◆ HOW TO COMPLETE THIS TASK
In the material below, find how many lines contain the string "Japan". Write only that number.

.....

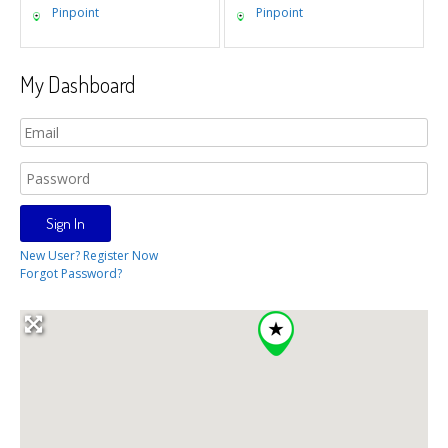
Pinpoint
Pinpoint
My Dashboard
New User? Register Now
Forgot Password?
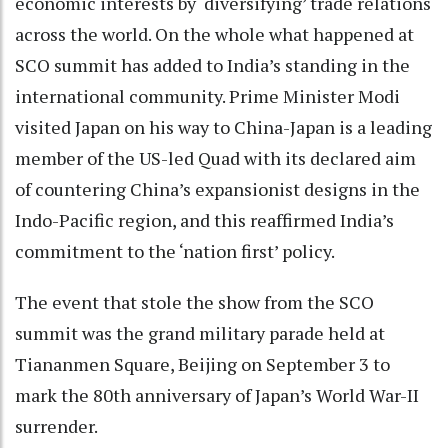
economic interests by ‘diversifying’ trade relations
across the world. On the whole what happened at
SCO summit has added to India’s standing in the
international community. Prime Minister Modi
visited Japan on his way to China-Japan is a leading
member of the US-led Quad with its declared aim
of countering China’s expansionist designs in the
Indo-Pacific region, and this reaffirmed India’s
commitment to the ‘nation first’ policy.
The event that stole the show from the SCO
summit was the grand military parade held at
Tiananmen Square, Beijing on September 3 to
mark the 80th anniversary of Japan’s World War-II
surrender.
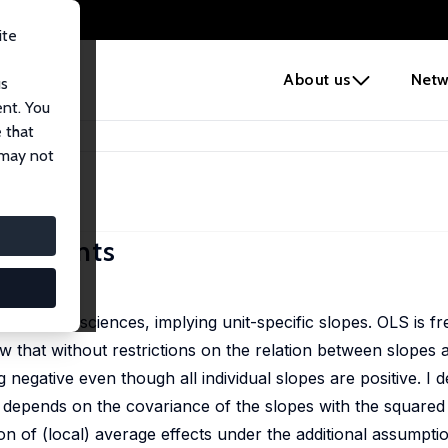
ite
e
About us
Netw
us
ent. You
 that
efficients
 may not
fficients
he social sciences, implying unit-specific slopes. OLS is fr
how that without restrictions on the relation between slopes
negative even though all individual slopes are positive. I d
h depends on the covariance of the slopes with the squared
ion of (local) average effects under the additional assumpti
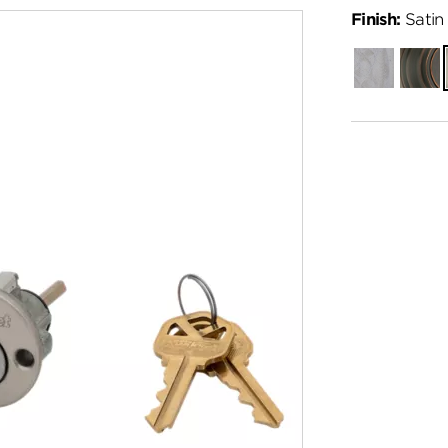
Finish:
Satin 
Unfinished
Venet
Bronz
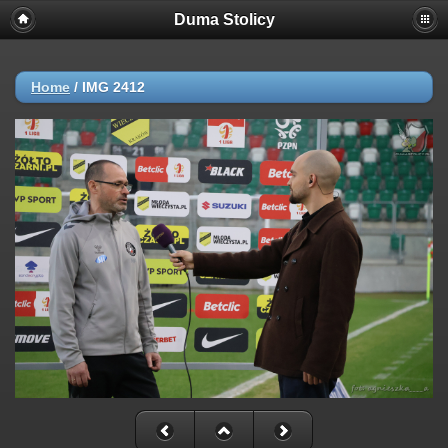
Duma Stolicy
Home
/
IMG 2412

.....

◆ ANSWER SECTION
2